I know.  I lost them too.  And I’ve never been happier.

My friend, Rebekah Gilbert, has written a great blog post about Fear.  Her thoughts turned on a light bulb in my head because I realized just how true her words are.  You see, the spiritual abuse that was meted out to me had one purpose only:  to create fear in my heart and in my life.

Perhaps the perpetrators’ ultimate goal was to get me to leave, but they did this in such a way that over the decade-plus years of spiritual abuse, I became terrorized.  And, just as my friend, Rebekah, realized, once I began to stand up to my abusers, the fear that they had placed on me returned to them.  Such great fear that their only recourse was to ban me from the church.  Their original intent of using fear to cause me to leave didn’t work.  And when they realized that I was a person to fear because I was telling on them through my blog, again, their solution was that I needed to be forced out – to leave.  Finally, they accomplished their original goal.  

It really comes down to how we choose to react when faced with fear:  Fight or Flight.

When faced with the fear that they forced upon me, my response was to fight.  I stayed the course and did all that I could to rectify the situation.  For more than a decade I tried.

But when the church leadership was faced with fear, their response was flight.  Because they couldn’t defend what they had done, nor did they have the wherewithal to work toward rectification.  They demonstrated fear, panic, lack of character and integrity, lack of faith.  And they proved their disregard and disrespect for me, for the church, for Christ, by their unwillingness to stay the course and try to reach that very pinacle of what Jesus died for:  grace, reconcilliation, restoration.

Of course, they can spin the story to suit their needs.  They can tell those whom we considered friends and associates at the church anything they want to make us look like the bad guys – especially me.  They can use all of the power of scripture to shore up their argument that I am the problem and I deserved to be ostracized, judged, persecuted, shunned, and ultimately banned from the church.  And I have no recourse or ability to respond or defend myself because they have convinced people that they are right and even if they didn’t say it out loud, the people know that their response is to no longer associate with me.

Once again, there is that fear factor.  Because people know that if they are caught having any kind of relationship with us, they may very well pay the penalty of not being part of the “in” crowd, the “inner circle,” or simply  whose worthy of pastoral care in times of crisis. This was blatantly demonstrated only a few days after we were tossed out of the church when one woman took the courageous step of meeting with me.  One of the pastors’ daughters was in the coffee shop where we met and this woman was incredibly fearful that the daughter would report to her father that she was with me that day.  She even told me that she was considering stopping by the church on her way home to explain to this pastor why she had decided to meet with me.  She was desperate in her need to attempt damage control.

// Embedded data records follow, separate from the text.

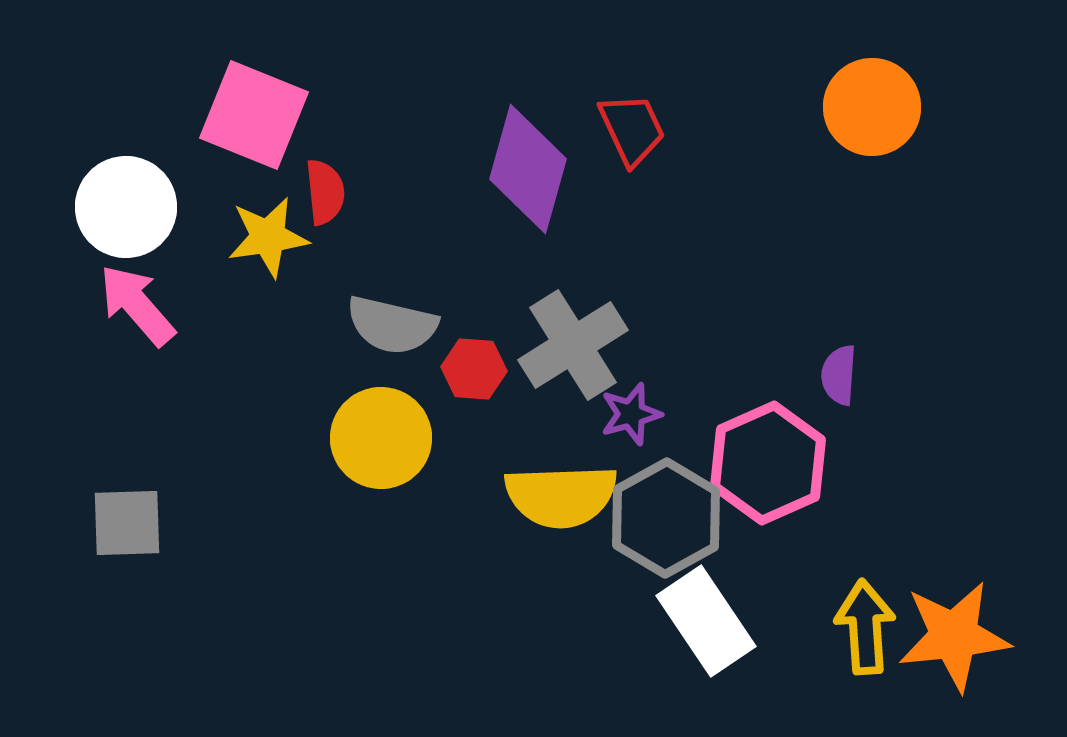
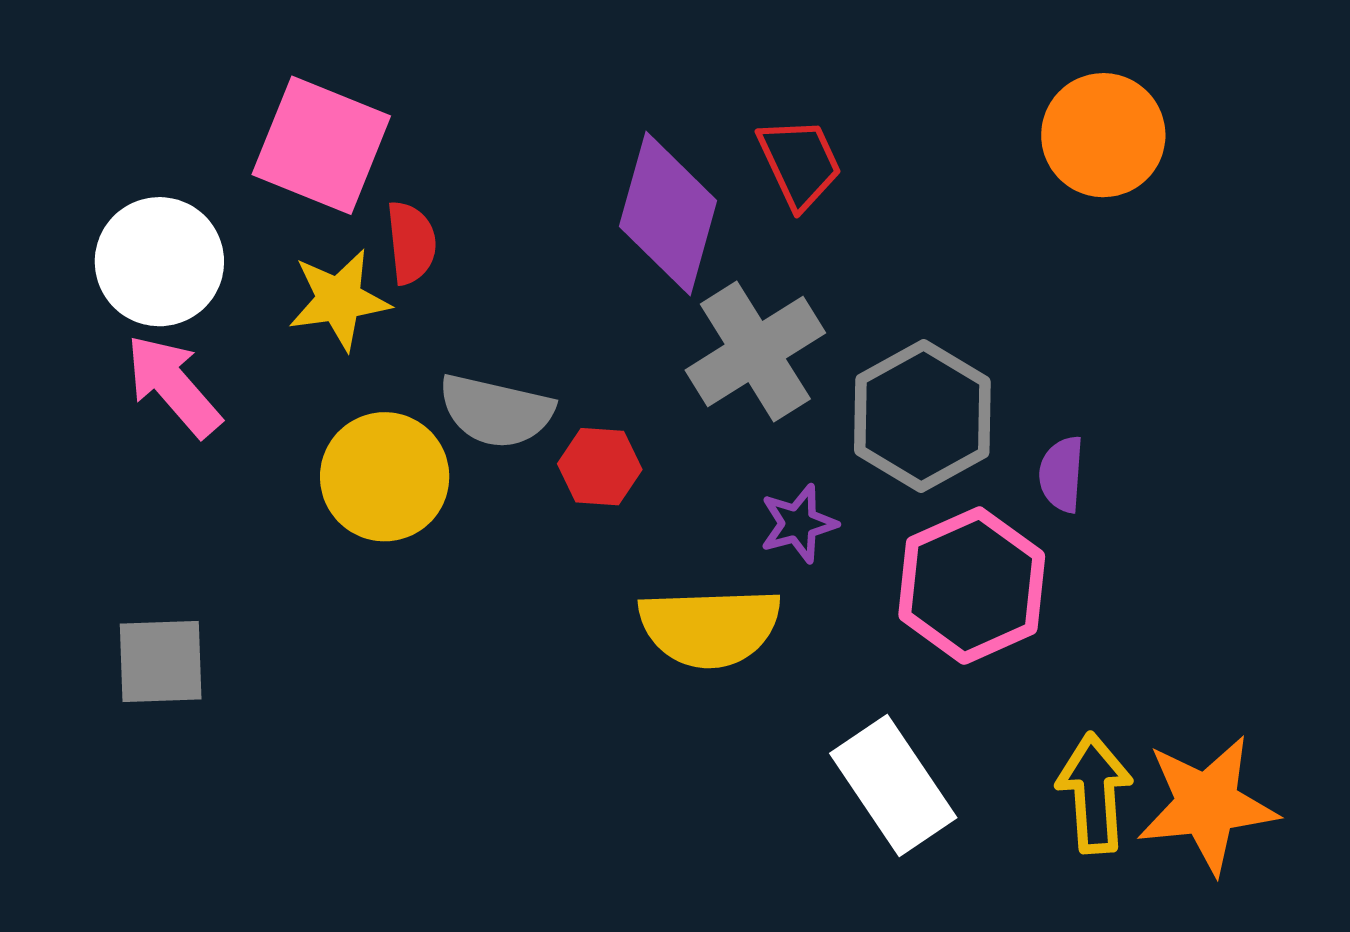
gray cross: (573, 345) -> (755, 351), moved
yellow circle: (381, 438) -> (385, 477), moved
gray hexagon: (666, 518) -> (922, 416), moved

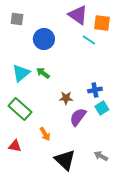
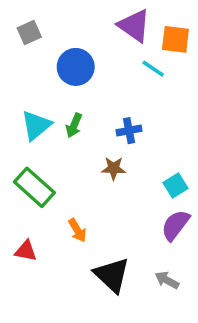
gray square: (17, 19) -> (29, 33), turned -32
green arrow: (43, 73) -> (74, 125), turned -104
blue cross: (95, 90) -> (129, 131), moved
purple semicircle: (78, 117) -> (175, 225), moved
gray arrow: (101, 156) -> (167, 280), moved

So today I am in wonderment that, as Rebekah points out, the bible repeatedly says “Do not fear, do not be afraid.”  And yet, our churches function almost entirely on fear.  Is this really what God intended?  Is this really what the angels meant when they said they were bringing good tidings of great joy? For ALL people?

I want to encourage you that if your church or your pastor or your leadership is instilling fear in you or in anyone, rather than joy, you might want to reconsider whether or not that church is where you should be.  God did not give us a spirit of fear, but of power and love and a sound mind.  If you feel like your church is doing some crazy-making in you – that is not a sound mind.  And I know from experience that crazy-making is a direct result of fear.